**To do**: Would you write out the listing verbatim and skip every picture in it?

**Data shown**:

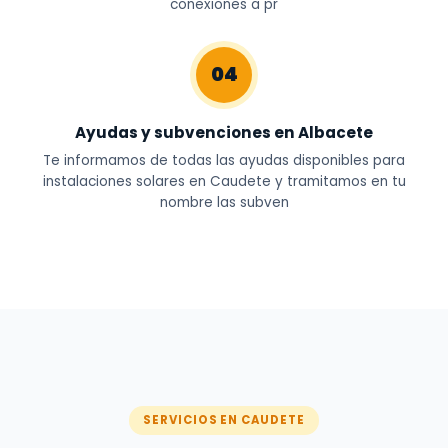
conexiones a pr
04
Ayudas y subvenciones en Albacete
Te informamos de todas las ayudas disponibles para
instalaciones solares en Caudete y tramitamos en tu
nombre las subven
SERVICIOS EN CAUDETE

**Solution to this exercise**:
conexiones a pr
04
Ayudas y subvenciones en Albacete
Te informamos de todas las ayudas disponibles para
instalaciones solares en Caudete y tramitamos en tu
nombre las subven
SERVICIOS EN CAUDETE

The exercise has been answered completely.